DATA FOR THIS TASK START

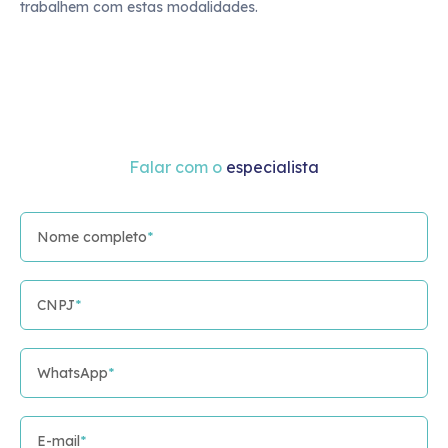
trabalhem com estas modalidades.
Falar com o
especialista
Nome completo
*
CNPJ
*
WhatsApp
*
E-mail
*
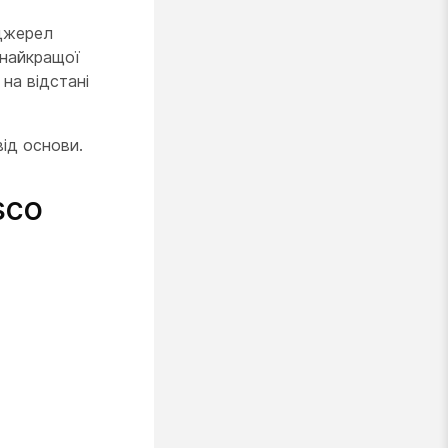
 джерел
 найкращої
 на відстані
ід основи.
sco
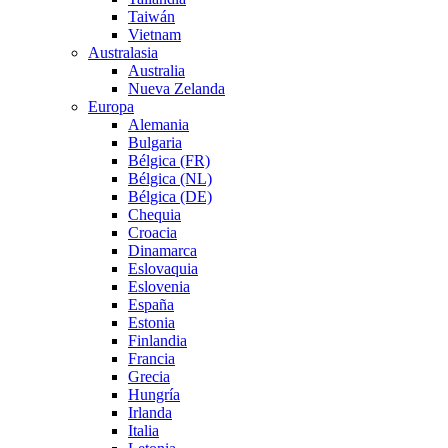
Taiwán
Vietnam
Australasia
Australia
Nueva Zelanda
Europa
Alemania
Bulgaria
Bélgica (FR)
Bélgica (NL)
Bélgica (DE)
Chequia
Croacia
Dinamarca
Eslovaquia
Eslovenia
España
Estonia
Finlandia
Francia
Grecia
Hungría
Irlanda
Italia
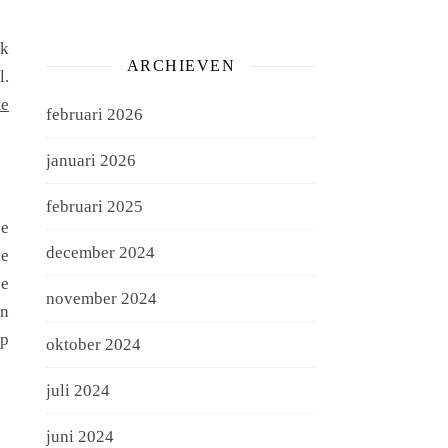
ok
ARCHIEVEN
l.
te
februari 2026
januari 2026
februari 2025
ze
december 2024
je
je
november 2024
en
lp
oktober 2024
juli 2024
juni 2024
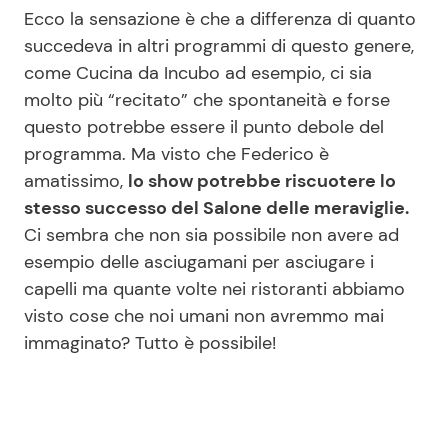
Ecco la sensazione è che a differenza di quanto
succedeva in altri programmi di questo genere,
come Cucina da Incubo ad esempio, ci sia
molto più “recitato” che spontaneità e forse
questo potrebbe essere il punto debole del
programma. Ma visto che Federico è
amatissimo,
lo show potrebbe riscuotere lo
stesso successo del Salone delle meraviglie.
Ci sembra che non sia possibile non avere ad
esempio delle asciugamani per asciugare i
capelli ma quante volte nei ristoranti abbiamo
visto cose che noi umani non avremmo mai
immaginato? Tutto è possibile!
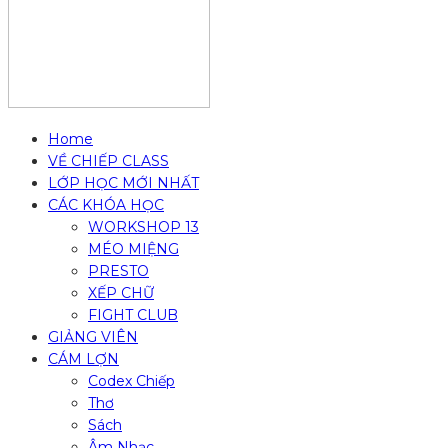
Home
VỀ CHIẾP CLASS
LỚP HỌC MỚI NHẤT
CÁC KHÓA HỌC
WORKSHOP 13
MÉO MIỆNG
PRESTO
XẾP CHỮ
FIGHT CLUB
GIẢNG VIÊN
CÁM LỢN
Codex Chiếp
Thơ
Sách
Âm Nhạc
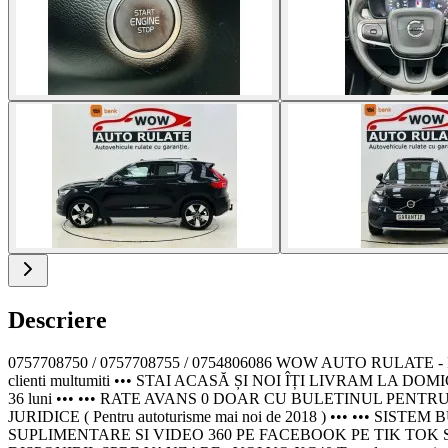
Descriere
0757708750 / 0757708755 / 0754806086 WOW AUTO RULAT
clienti multumiti ••• STAI ACASĂ ȘI NOI ÎȚI LIVRAM LA D
36 luni ••• ••• RATE AVANS 0 DOAR CU BULETINUL PEN
JURIDICE ( Pentru autoturisme mai noi de 2018 ) ••• ••
SUPLIMENTARE SI VIDEO 360 PE FACEBOOK PE TIK TOK S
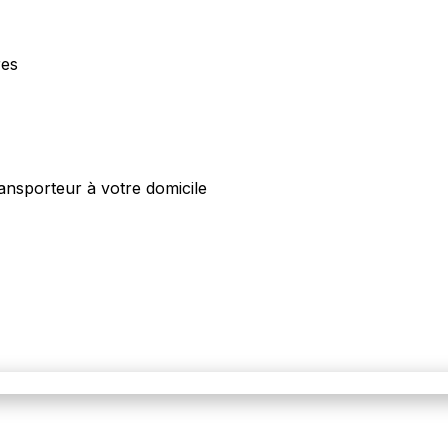
res
ansporteur à votre domicile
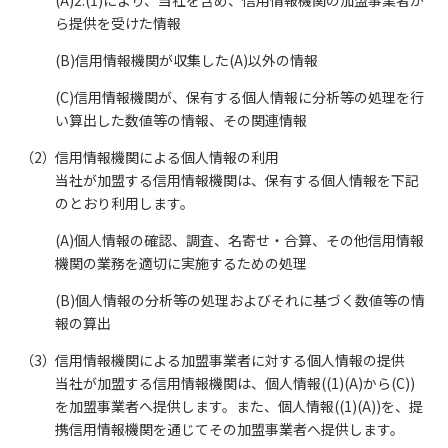
(A)2.(1)により、当社を含め、信用情報機関の加盟事業者か
ら提供を受けた情報
(B)信用情報機関が収集した(A)以外の情報
(C)信用情報機関が、保有する個人情報に分析等の処理を行
い算出した数値等の情報、その関連情報
信用情報機関による個人情報の利用
当社が加盟する信用情報機関は、保有する個人情報を下記
のとおり利用します。
(A)個人情報の確認、調査、名寄せ・合算、その他信用情報
機関の業務を適切に実施するための処理
(B)個人情報の分析等の処理およびそれに基づく数値等の情
報の算出
信用情報機関による加盟事業者に対する個人情報の提供
当社が加盟する信用情報機関は、個人情報((1)(A)から(C))
を加盟事業者へ提供します。また、個人情報((1)(A))を、提
携信用情報機関を通じてその加盟事業者へ提供します。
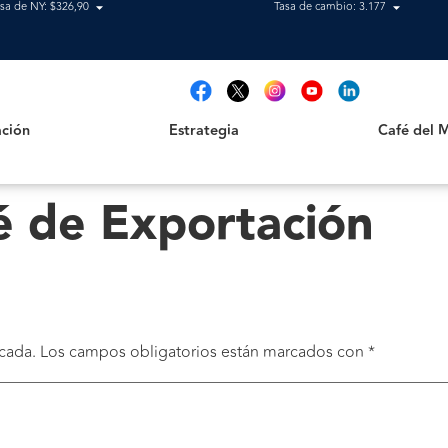
sa de NY: $326,90
Tasa de cambio: 3.177
Estrategia
Café del Mag
t
ción
Estrategia
Café del 
é de Exportación
cada.
Los campos obligatorios están marcados con
*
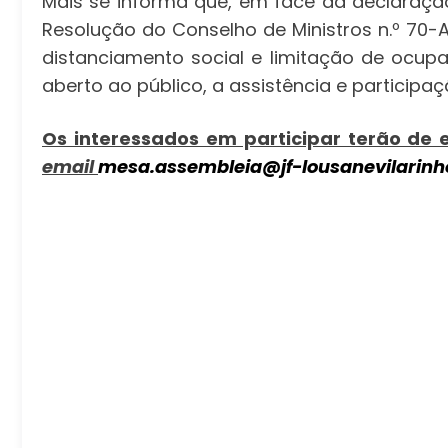
Mais se informa que, em face da declaraçã
Resolução do Conselho de Ministros n.º 70
distanciamento social e limitação de ocup
aberto ao público, a assistência e participa
Os interessados em participar terão de e
email
mesa.assembleia@jf-lousanevilarinh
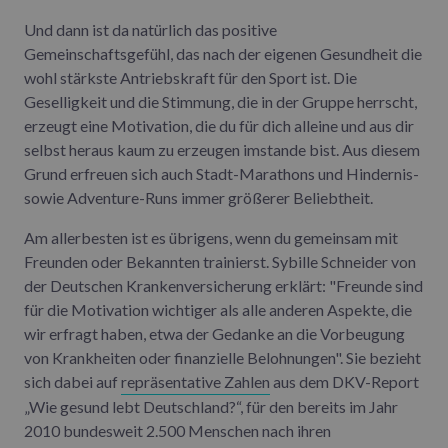
Und dann ist da natürlich das positive
Gemeinschaftsgefühl, das nach der eigenen Gesundheit die
wohl stärkste Antriebskraft für den Sport ist. Die
Geselligkeit und die Stimmung, die in der Gruppe herrscht,
erzeugt eine Motivation, die du für dich alleine und aus dir
selbst heraus kaum zu erzeugen imstande bist. Aus diesem
Grund erfreuen sich auch Stadt-Marathons und Hindernis-
sowie Adventure-Runs immer größerer Beliebtheit.
Am allerbesten ist es übrigens, wenn du gemeinsam mit
Freunden oder Bekannten trainierst. Sybille Schneider von
der Deutschen Krankenversicherung erklärt: "Freunde sind
für die Motivation wichtiger als alle anderen Aspekte, die
wir erfragt haben, etwa der Gedanke an die Vorbeugung
von Krankheiten oder finanzielle Belohnungen". Sie bezieht
sich dabei auf
repräsentative Zahlen
aus dem DKV-Report
„Wie gesund lebt Deutschland?“, für den bereits im Jahr
2010 bundesweit 2.500 Menschen nach ihren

DATA FOR THIS TASK END

__WHAT IS BEING ASKED__: An exact copy of all the entries is required, and it must contain no pictures.

__ANSWER TO THIS TASK__:
trabalhem com estas modalidades.
Falar com o
especialista
Nome completo
*
CNPJ
*
WhatsApp
*
E-mail
*
 джерел
 найкращої
 на відстані
ід основи.
sco
Taiwán
Vietnam
Australasia
Australia
Nueva Zelanda
Europa
Alemania
Bulgaria
Bélgica (FR)
Bélgica (NL)
Bélgica (DE)
Chequia
Croacia
Dinamarca
Eslovaquia
Eslovenia
España
Estonia
Finlandia
Francia
Grecia
Hungría
Irlanda
Italia
ok
ARCHIEVEN
l.
te
februari 2026
januari 2026
februari 2025
ze
december 2024
je
je
november 2024
en
lp
oktober 2024
juli 2024
juni 2024
Ecco la sensazione è che a differenza di quanto
succedeva in altri programmi di questo genere,
come Cucina da Incubo ad esempio, ci sia
molto più “recitato” che spontaneità e forse
questo potrebbe essere il punto debole del
programma. Ma visto che Federico è
amatissimo,
lo show potrebbe riscuotere lo
stesso successo del Salone delle meraviglie.
Ci sembra che non sia possibile non avere ad
esempio delle asciugamani per asciugare i
capelli ma quante volte nei ristoranti abbiamo
visto cose che noi umani non avremmo mai
immaginato? Tutto è possibile!
Home
VỀ CHIẾP CLASS
LỚP HỌC MỚI NHẤT
CÁC KHÓA HỌC
WORKSHOP 13
MÉO MIỆNG
PRESTO
XẾP CHỮ
FIGHT CLUB
GIẢNG VIÊN
CÁM LỢN
Codex Chiếp
Thơ
Sách
Âm Nhạc
Descriere
0757708750 / 0757708755 / 0754806086 WOW AUTO RULAT
clienti multumiti ••• STAI ACASĂ ȘI NOI ÎȚI LIVRAM LA D
36 luni ••• ••• RATE AVANS 0 DOAR CU BULETINUL PEN
JURIDICE ( Pentru autoturisme mai noi de 2018 ) ••• ••
SUPLIMENTARE SI VIDEO 360 PE FACEBOOK PE TIK TOK S
res
ansporteur à votre domicile
(A)2.(1)により、当社を含め、信用情報機関の加盟事業者か
ら提供を受けた情報
(B)信用情報機関が収集した(A)以外の情報
(C)信用情報機関が、保有する個人情報に分析等の処理を行
い算出した数値等の情報、その関連情報
信用情報機関による個人情報の利用
当社が加盟する信用情報機関は、保有する個人情報を下記
のとおり利用します。
(A)個人情報の確認、調査、名寄せ・合算、その他信用情報
機関の業務を適切に実施するための処理
(B)個人情報の分析等の処理およびそれに基づく数値等の情
報の算出
信用情報機関による加盟事業者に対する個人情報の提供
当社が加盟する信用情報機関は、個人情報((1)(A)から(C))
を加盟事業者へ提供します。また、個人情報((1)(A))を、提
携信用情報機関を通じてその加盟事業者へ提供します。
sa de NY: $326,90
Tasa de cambio: 3.177
Estrategia
Café del Mag
t
ción
Estrategia
Café del 
é de Exportación
cada.
Los campos obligatorios están marcados con
*
Mais se informa que, em face da declaraçã
Resolução do Conselho de Ministros n.º 70
distanciamento social e limitação de ocup
aberto ao público, a assistência e participa
Os interessados em participar terão de e
email
mesa.assembleia@jf-lousanevilarinh
Und dann ist da natürlich das positive
Gemeinschaftsgefühl, das nach der eigenen Gesundheit die
wohl stärkste Antriebskraft für den Sport ist. Die
Geselligkeit und die Stimmung, die in der Gruppe herrscht,
erzeugt eine Motivation, die du für dich alleine und aus dir
selbst heraus kaum zu erzeugen imstande bist. Aus diesem
Grund erfreuen sich auch Stadt-Marathons und Hindernis-
sowie Adventure-Runs immer größerer Beliebtheit.
Am allerbesten ist es übrigens, wenn du gemeinsam mit
Freunden oder Bekannten trainierst. Sybille Schneider von
der Deutschen Krankenversicherung erklärt: "Freunde sind
für die Motivation wichtiger als alle anderen Aspekte, die
wir erfragt haben, etwa der Gedanke an die Vorbeugung
von Krankheiten oder finanzielle Belohnungen". Sie bezieht
sich dabei auf
repräsentative Zahlen
aus dem DKV-Report
„Wie gesund lebt Deutschland?“, für den bereits im Jahr
2010 bundesweit 2.500 Menschen nach ihren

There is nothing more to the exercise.